The text says "The Act was introduced." It doesn't say *who* is on the committee reviewing it, or what *other* bills Smith sponsored. The Graph knows this.

We use the Graph to inject this "Missing Context".

In [None]:
def get_graph_context(chunk_id):
    # 1. Identify Entities in the valid chunk
    if chunk_id not in G: return ""
    
    entities_in_chunk = list(G.neighbors(chunk_id))
    
    context_facts = []
    
    # 2. Hop to 2nd degree neighbors
    # e.g.
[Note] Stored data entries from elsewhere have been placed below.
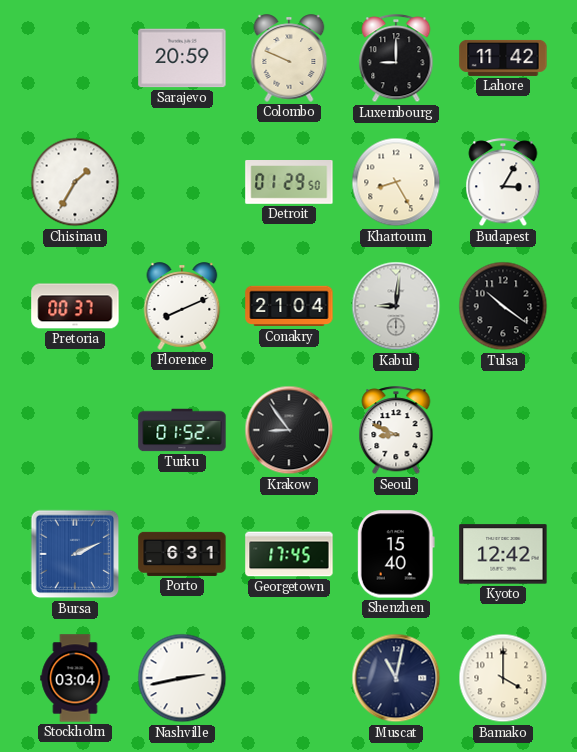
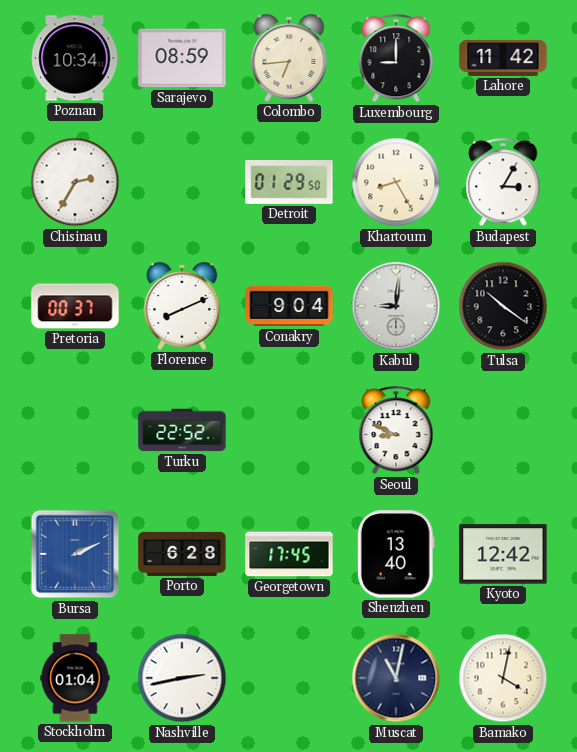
Poznan: none -> 10:34
Sarajevo: 20:59 -> 08:59
Colombo: 9:49 -> 6:44
Chisinau: 1:35 -> 2:35
Conakry: 21:04 -> 9:04
Turku: 01:52 -> 22:52
Krakow: 8:54 -> none
Porto: 6:31 -> 6:28
Shenzhen: 15:40 -> 13:40
Stockholm: 03:04 -> 01:04
Bamako: 4:00 -> 4:02
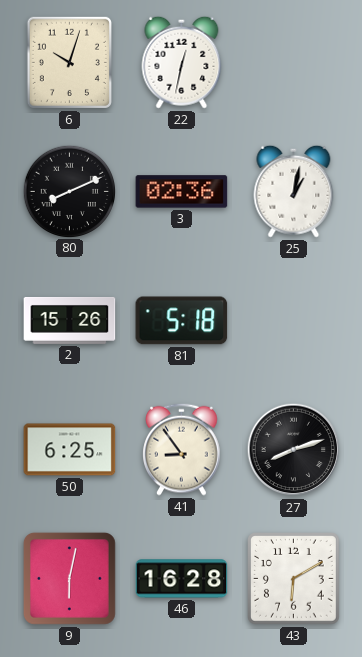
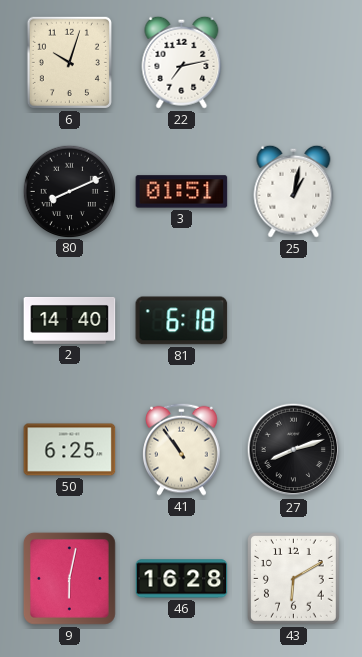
22: 12:32 -> 7:13
3: 02:36 -> 01:51
2: 15:26 -> 14:40
81: 5:18 -> 6:18
41: 8:54 -> 10:54
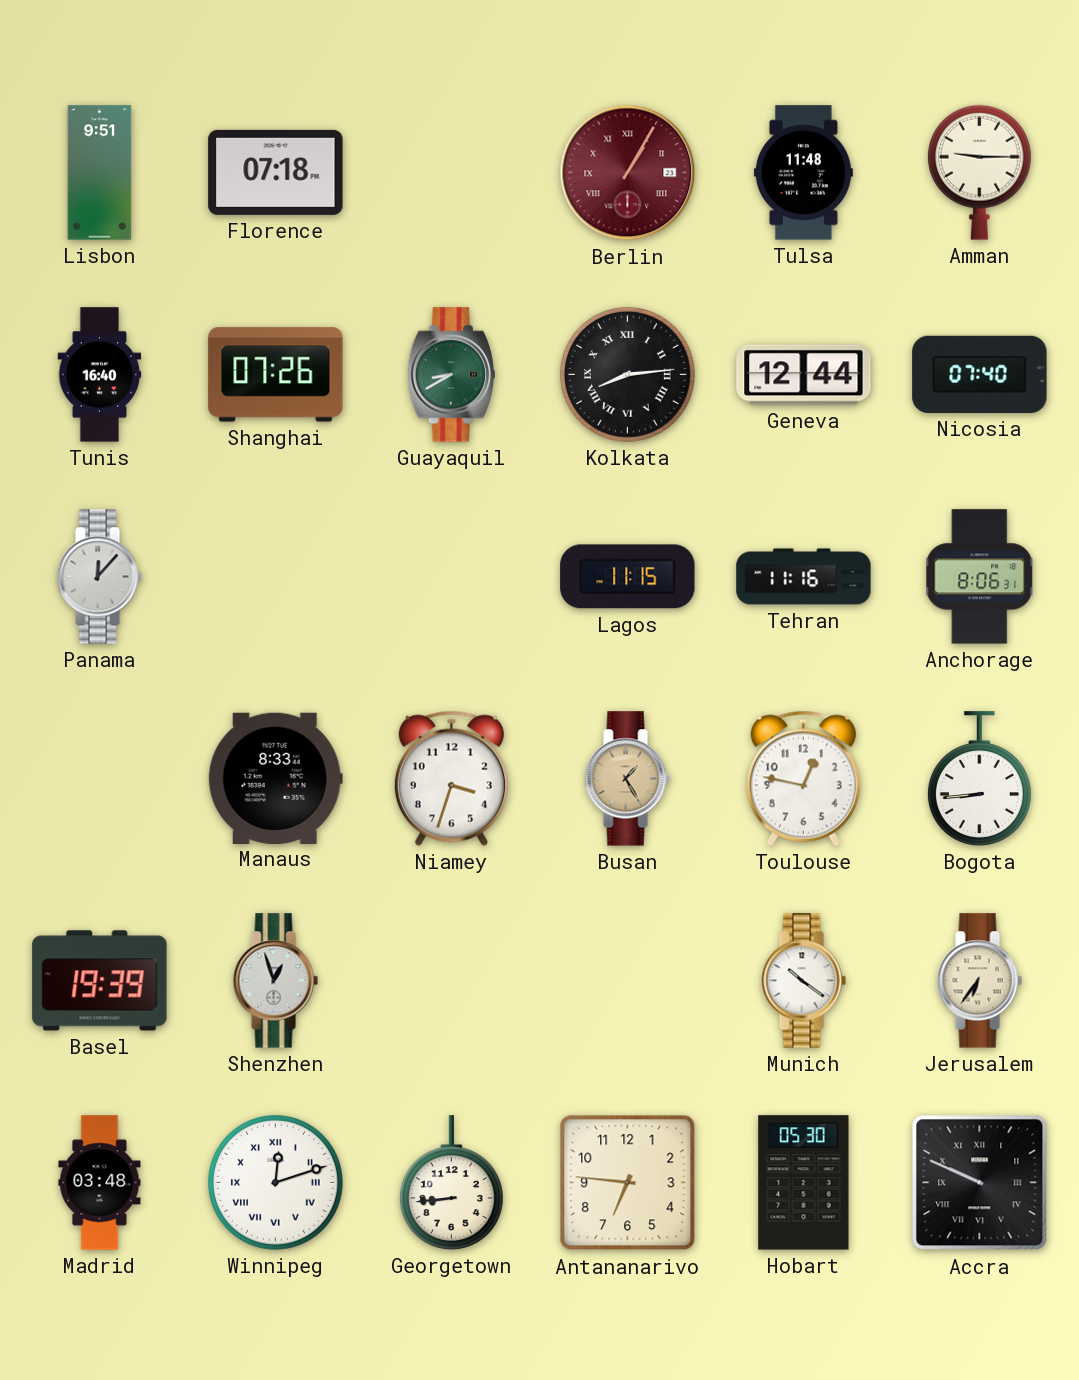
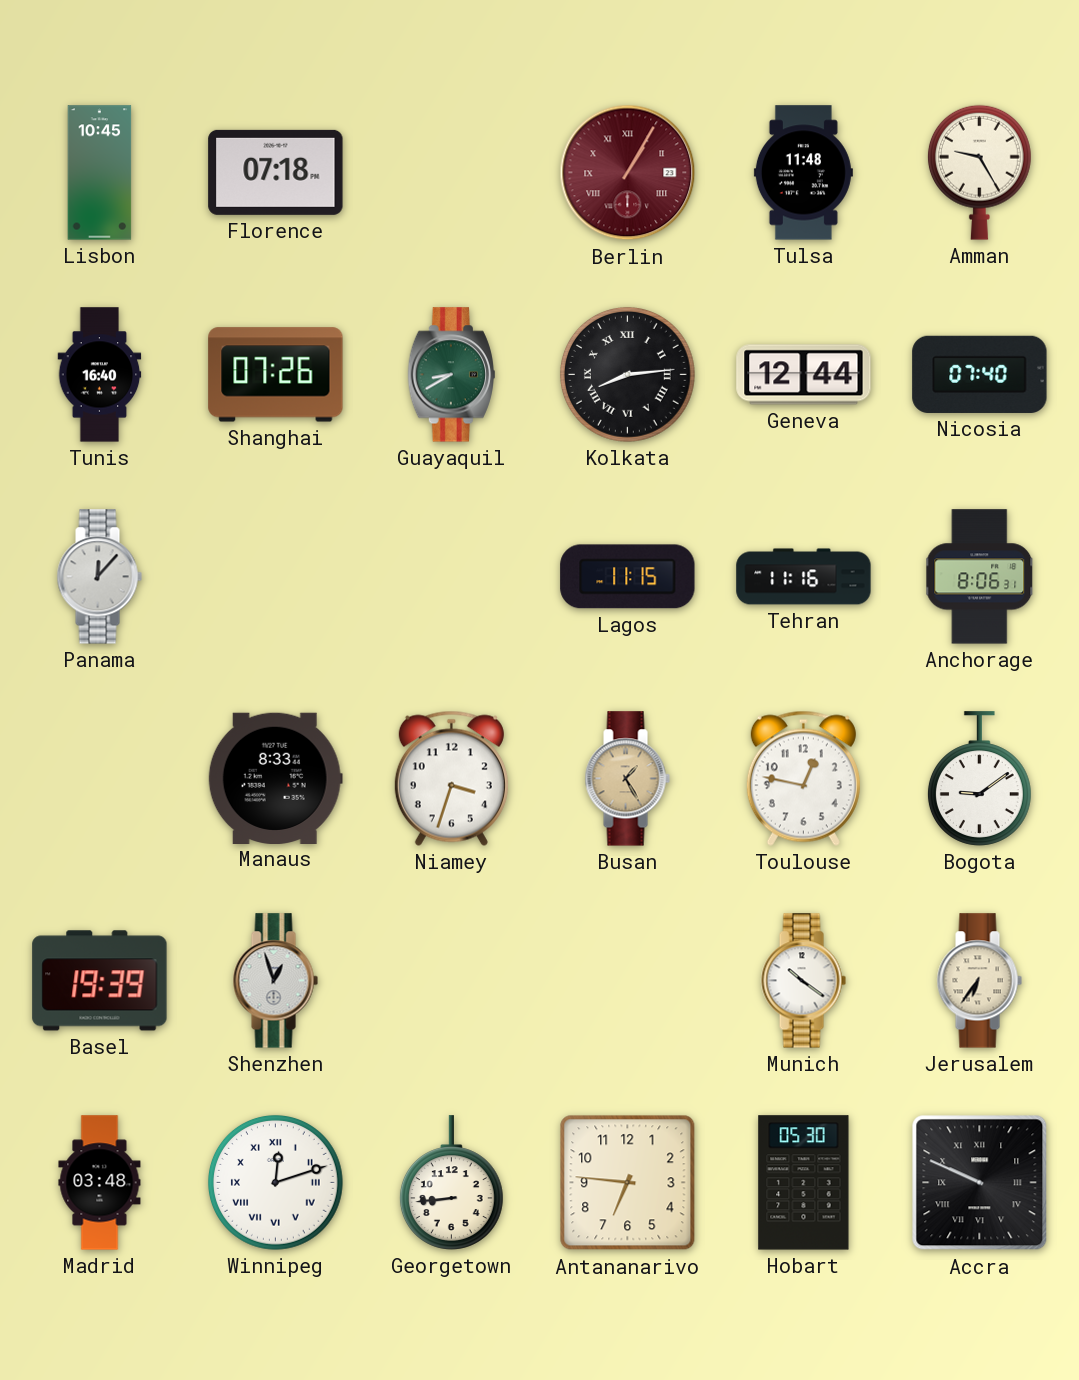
Lisbon: 9:51 -> 10:45
Amman: 9:15 -> 9:25
Bogota: 8:44 -> 9:09
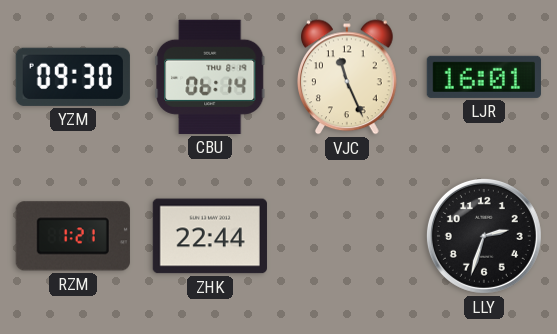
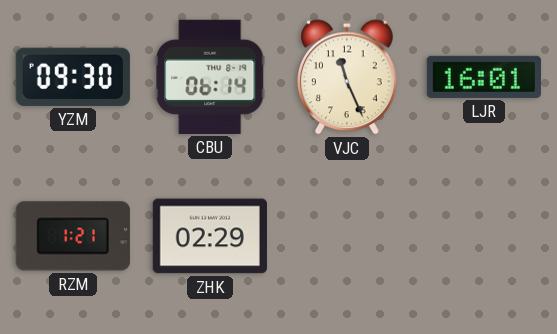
ZHK: 22:44 -> 02:29
LLY: 2:33 -> none
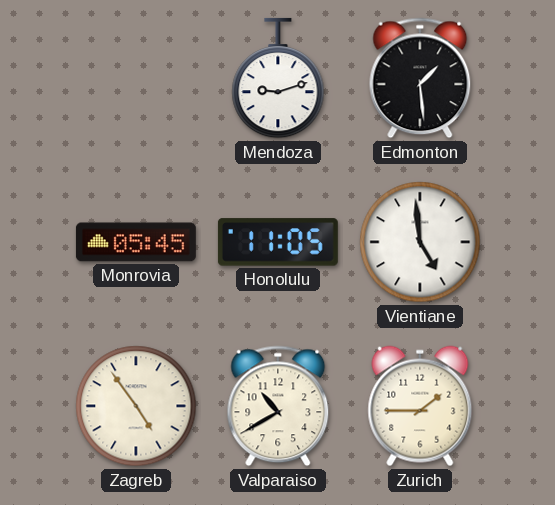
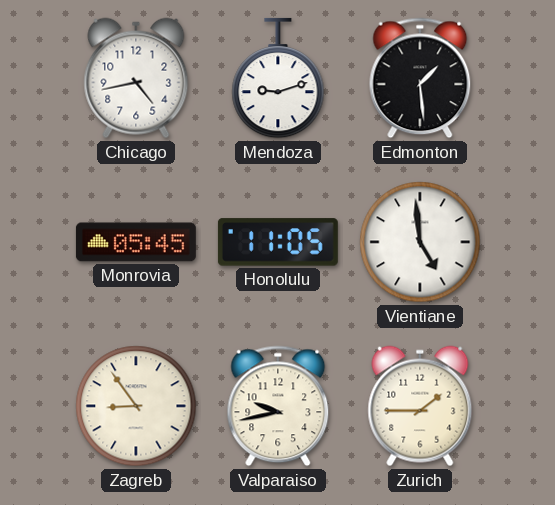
Chicago: none -> 4:43
Zagreb: 4:54 -> 8:54
Valparaiso: 10:40 -> 9:43
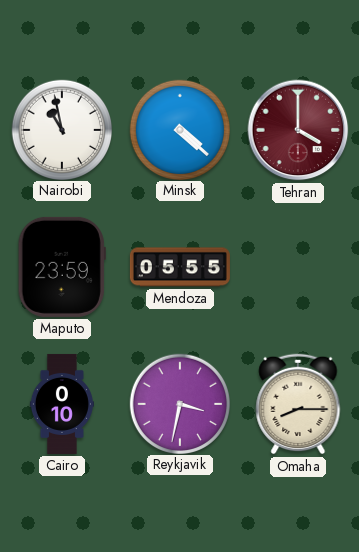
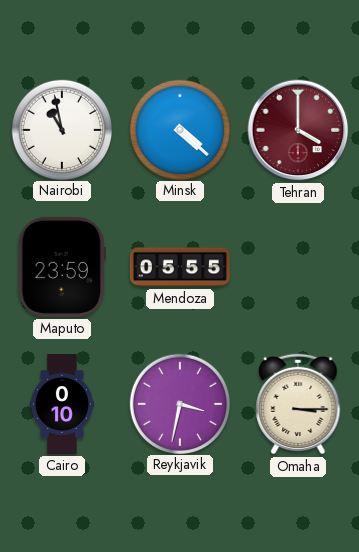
Omaha: 8:15 -> 3:15
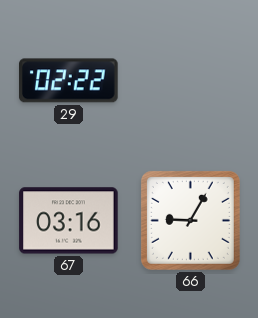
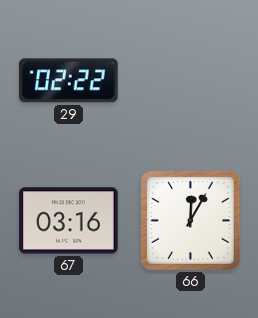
66: 9:05 -> 12:05
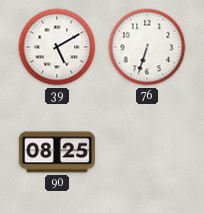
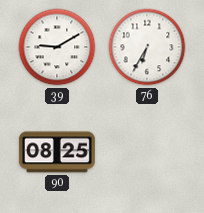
39: 5:10 -> 9:10
76: 6:33 -> 6:35
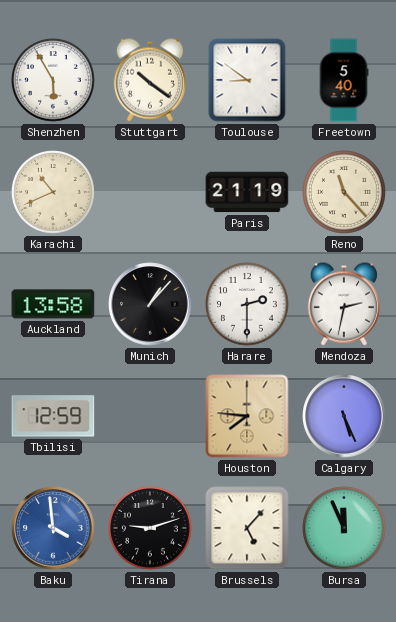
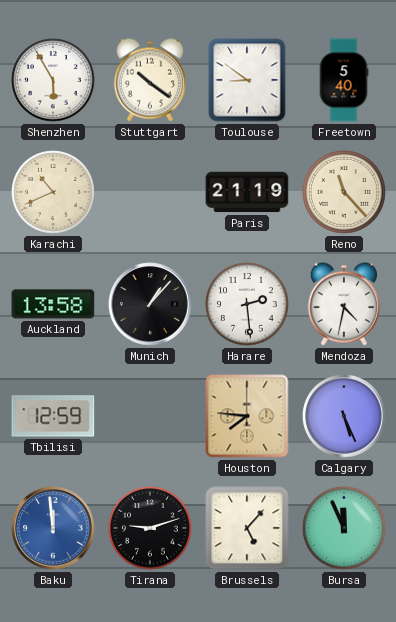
Harare: 2:30 -> 2:29
Mendoza: 2:32 -> 4:32
Baku: 3:59 -> 11:59
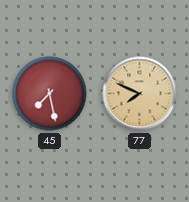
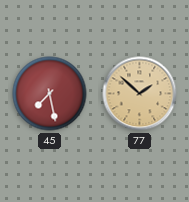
77: 7:49 -> 1:52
Chunk -> Senator Smith -> Committee on Environment
    # This tells us Smith is related to that Committee, even if the chunk didn't say "Member of"
    
    for entity in entities_in_chunk:
        # Find what else this entity is connected to (other than the chunk itself)
        related_nodes = list(G.neighbors(entity))
        for related in related_nodes:
            # Skip the chunk itself
            if related.startswith("chunk_"): 
                # Optional: If it connects to another Chunk, that's a "Related Document"!
                if related != chunk_id:
                    context_facts.append(f"Related Document found: {related}")
                continue
            
            # Create a context sentence
            # e.g. "Senator John Smith" is connected to "Committee on Environment"
            context_facts.append(f"{entity} is related to {related}")
            
    return list(set(context_facts))

# SIMULATION
print(f"--- enriching {final_chunks[0]} ---")
context = get_graph_context(final_chunks[0]) # Enrich Chunk 1

print(f"Original Text: \n   '{chunk_store[final_chunks[0]]}'\n")
print("Graph Context Added:")
for fact in context:
    print(f" + {fact}")

## Conclusion of Demo

1.  **Filtering**: We successfully dropped `chunk_3`. Even though it matched the keyword "Energy", the Graph knew it wasn't connected to the primary query entity "Senator John Smith".
2.  **Context**: We found that `Senator John Smith` is connected to `Committee on Environment` and `chunk_2`. This allows the LLM to answer questions like "What other activities is Smith involved in?" using the *structural* knowledge, not just the text.